Yang dimaksud adalah putusan hakim MK dalam perkara 29-51-55/PUU-XXI/2023 terkait perubahan batas usia capres-cawapres yang secara tegas dinyatakan masuk kategori open legal policy alias ranah kewenangan pembuat undang-undang.


“Apakah Mahkamah pernah berubah pendirian? Pernah, tetapi tidak pernah terjadi secepat ini di mana perubahan terjadi dalam hitungan hari. Perubahan demikian tidak hanya sekadar mengenyampingkan putusan sebelumnya,” kata Saldi.

Gedung Mahkamah Konstitusi di Jakarta, Senin (16/10/2023). [Suara.com/Alfian Winanto]


Yang menjadi sorotan, Saldi juga mengungkap detail pelaksanaan Rapat Permusyawaratan Hakim (RPH) untuk menentukan keputusan MK. Menurutnya, perkara 29-51-55/PUU-XXI/2023 tentang batas minimal usia capres-cawapres diputuskan lewat sidang pleno dan RPH yang dihadiri oleh 8 hakim MK kecuali Anwar Usman.


“RPH untuk memutus perkara 29-51-55 pada tanggal 19 September 2023, RPH dihadiri oleh 8 Hakim Konstitusi. Tercatat RPH tanggal 19 September 2023 tersebut tidak dihadiri oleh Hakim Konstitusi dan sekaligus Ketua Mahkamah Konstitusi Anwar Usman. Hasilnya, 6 Hakim Konstitusi sepakat menolak dan memosisikan Pasal 169 huruf q UU No 7 Tahun 2017 sebagai kebijakan hukum terbuka atau open legal policy pembentuk undang-undang,” terang Saldi.
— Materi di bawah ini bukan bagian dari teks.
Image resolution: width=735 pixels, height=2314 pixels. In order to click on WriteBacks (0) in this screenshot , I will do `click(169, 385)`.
Baca Juga: Perubahan Sikap MK Soal Putusan Batas Usia Capres-Cawapres Terjadi saat Paman Gibran Ikut RPH


Lalu hakim MK menggelar RPH berikutnya, termasuk perkara kepala daerah di bawah 40 tahun bisa menjadi capres-cawapres. Kali ini Anwar ternyata mengikuti rapat tersebut.

Hakim ketua Mahkamah Konstitusi (MK) Anwar Usman membacakan hasil putusan sidang penetapan batas usia Calon Presiden (Capres) dan Calon Wakil Presiden (Cawapres) di Gedung Mahkamah Konstitusi, Jakarta, Senin (16/10/2023). [Suara.com/Alfian Winanto]
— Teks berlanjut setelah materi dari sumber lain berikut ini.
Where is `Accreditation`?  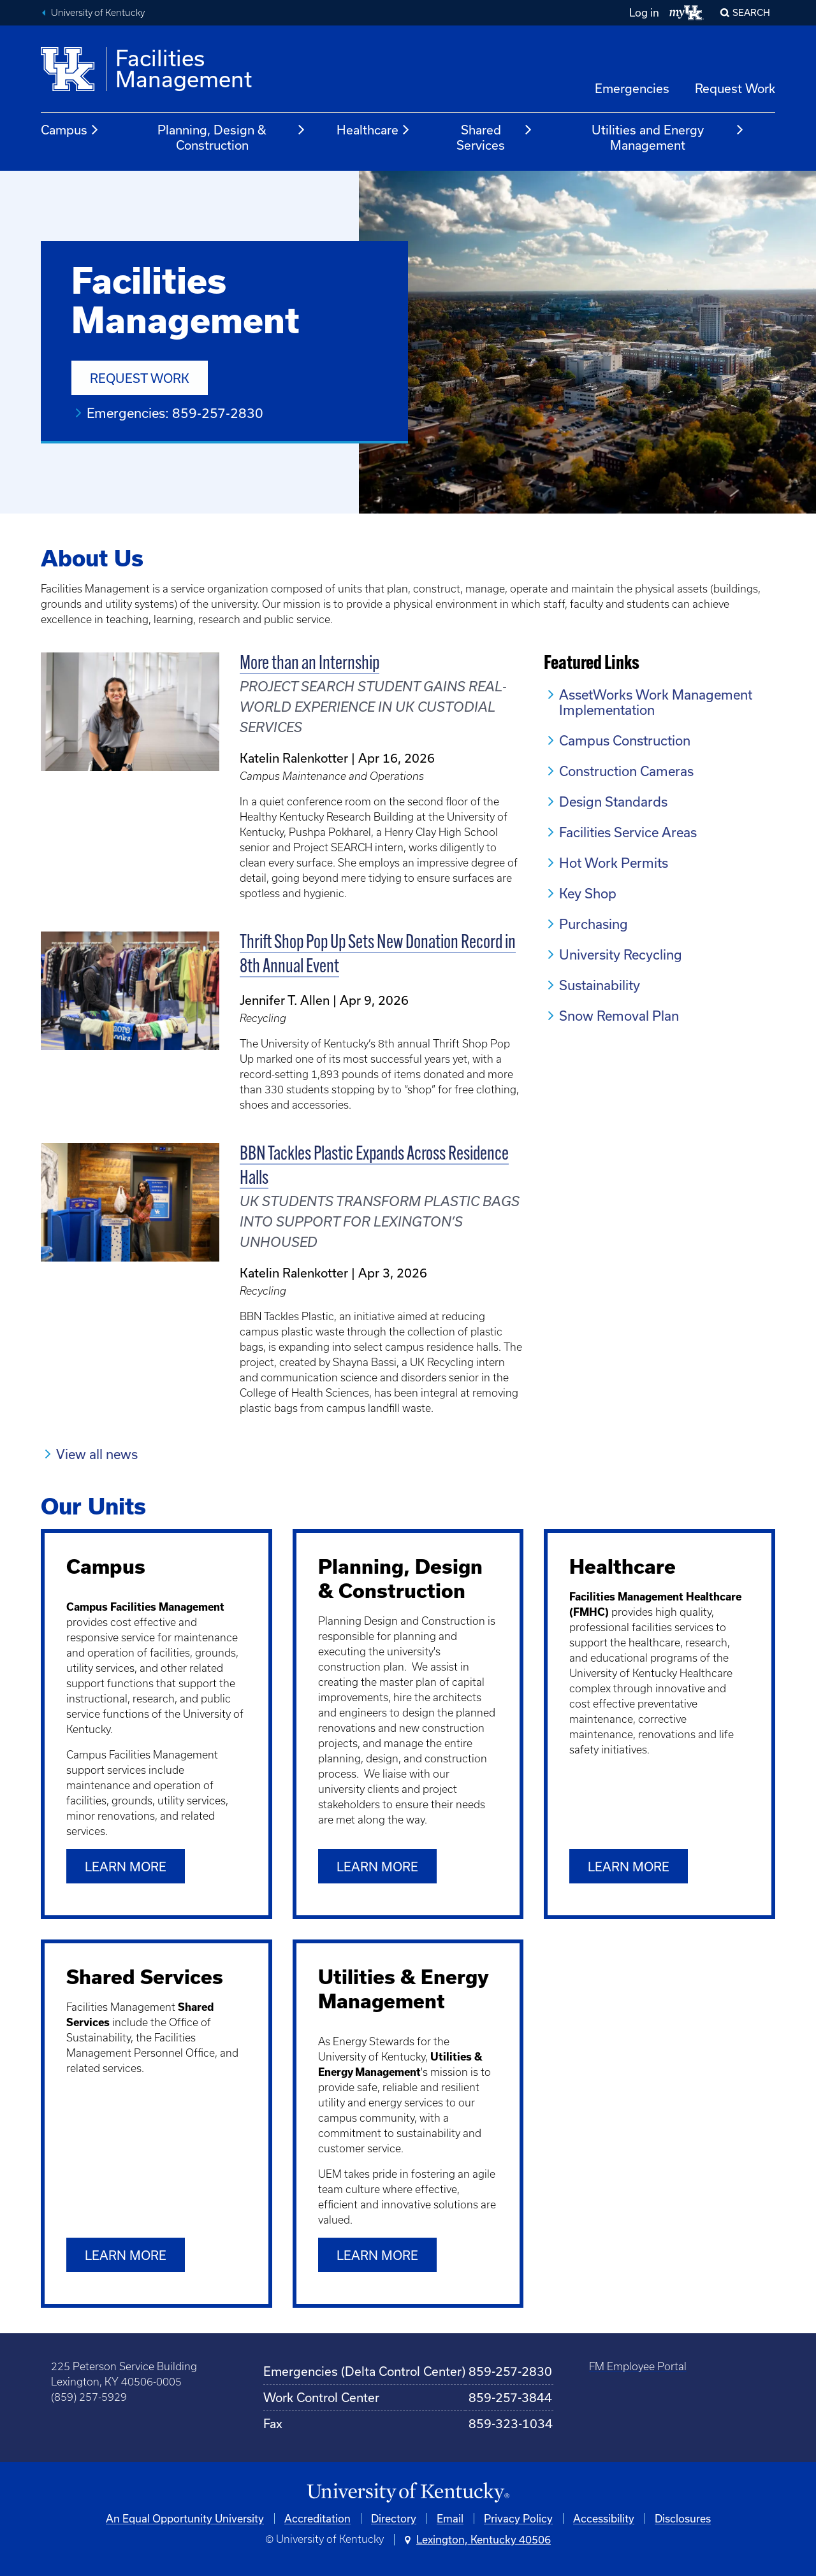
Accreditation is located at coordinates (317, 2518).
“RPH pembahasan dan pengambilan putusan perkara 90-91, RPH dihadiri oleh 9 Hakim Konstitusi. Beberapa hakim yang dalam perkara 29-51-55 telah memosisikan Pasal 169 huruf q UU 7/2017 sebagai kebijakan hukum terbuka pembentuk undang-undang, tiba-tiba menunjukkan ketertarikan dengan model alternatif yang dimohonkan di perkara 90. Padahal meski model alternatif yang dimohonkan dalam perkara 90 secara substansial telah dinyatakan sebagai kebijakan hukum terbuka,” jelasnya.
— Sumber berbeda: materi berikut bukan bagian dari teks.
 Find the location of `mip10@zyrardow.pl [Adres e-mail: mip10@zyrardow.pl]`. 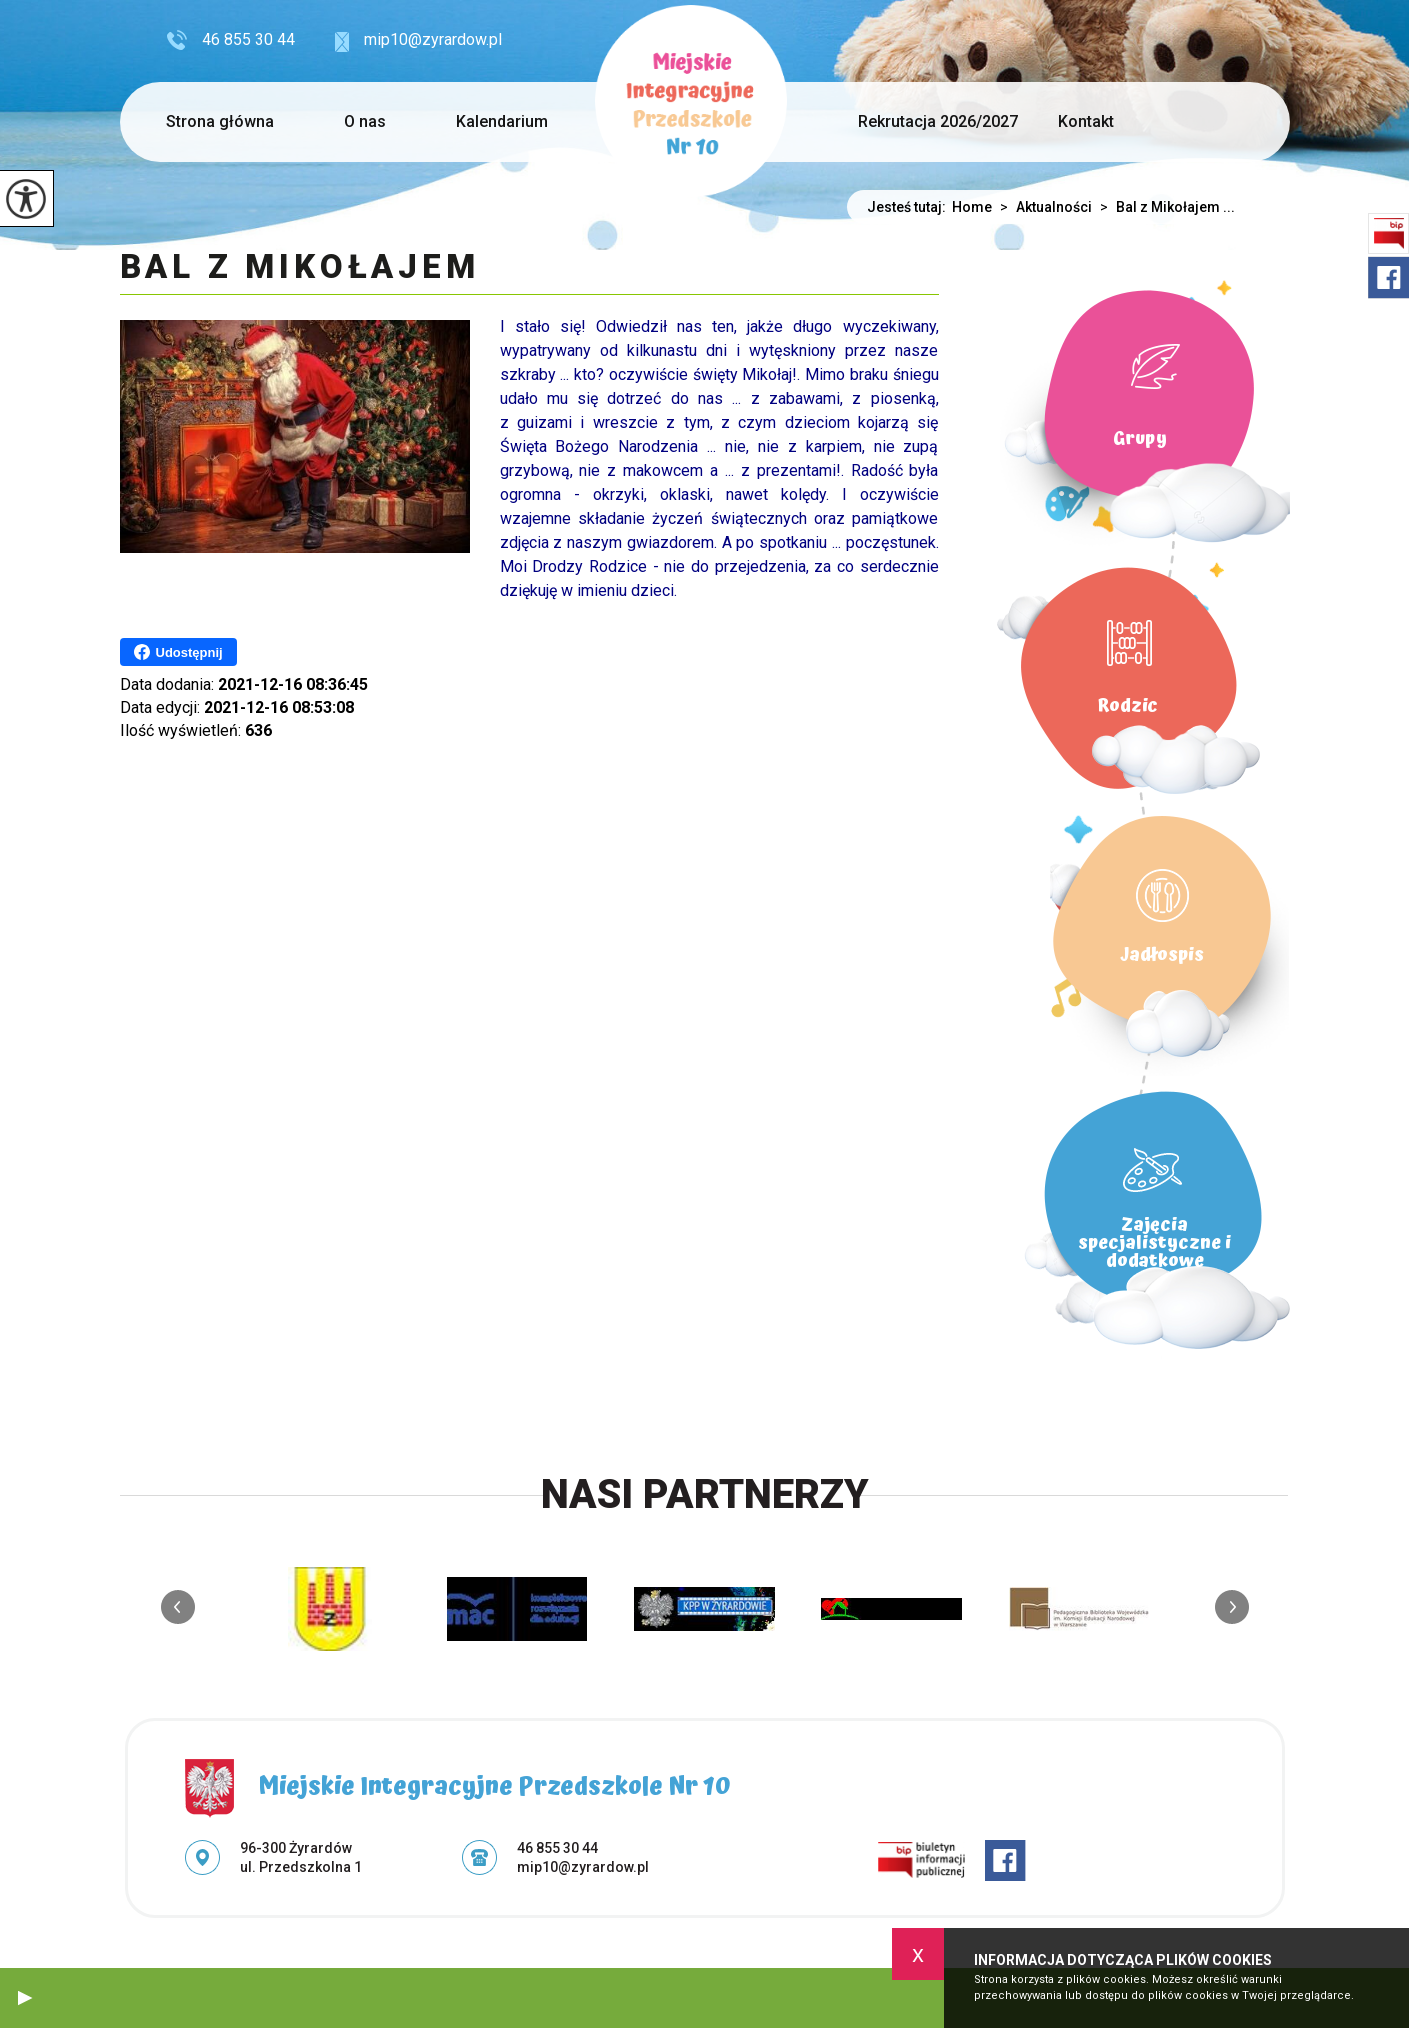

mip10@zyrardow.pl [Adres e-mail: mip10@zyrardow.pl] is located at coordinates (583, 1867).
Saldi juga menyoroti adanya kejanggalan terkait perkara tersebut, sebab sempat ditarik oleh pemohonnya, tetapi kemudian dibatalkan sehari setelahnya. Namun bagi Saldi, kebijakan rekan-rekan hakim MK yang berubah haluan hanya dalam hitungan hari diakui lebih menjadi sorotannya.